-- EXERCISE DIRECTIONS --
The entries below are to be written out exactly, with no images included.

Saved entries:
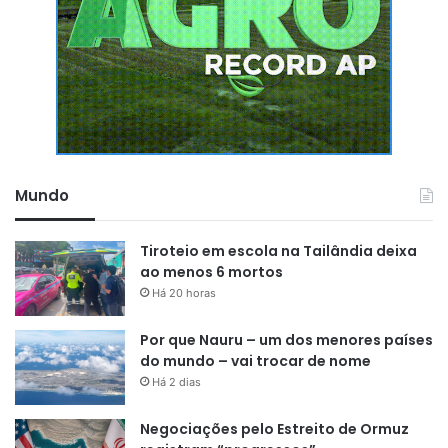
Mundo
Tiroteio em escola na Tailândia deixa
ao menos 6 mortos
Há 20 horas
Por que Nauru – um dos menores países
do mundo – vai trocar de nome
Há 2 dias
Negociações pelo Estreito de Ormuz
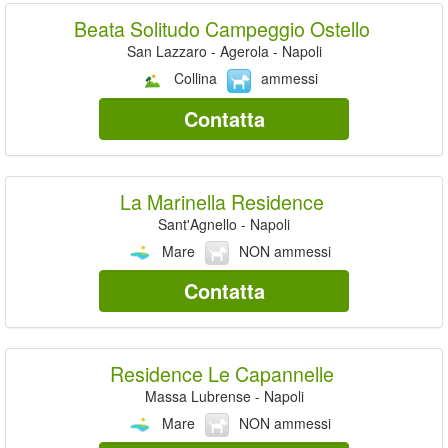
Beata Solitudo Campeggio Ostello
San Lazzaro - Agerola - Napoli
Collina
ammessi
Contatta
La Marinella Residence
Sant'Agnello - Napoli
Mare
NON ammessi
Contatta
Residence Le Capannelle
Massa Lubrense - Napoli
Mare
NON ammessi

-- SOLUTION TO THIS EXERCISE --
Mundo
Tiroteio em escola na Tailândia deixa
ao menos 6 mortos
Há 20 horas
Por que Nauru – um dos menores países
do mundo – vai trocar de nome
Há 2 dias
Negociações pelo Estreito de Ormuz
Beata Solitudo Campeggio Ostello
San Lazzaro - Agerola - Napoli
Collina
ammessi
Contatta
La Marinella Residence
Sant'Agnello - Napoli
Mare
NON ammessi
Contatta
Residence Le Capannelle
Massa Lubrense - Napoli
Mare
NON ammessi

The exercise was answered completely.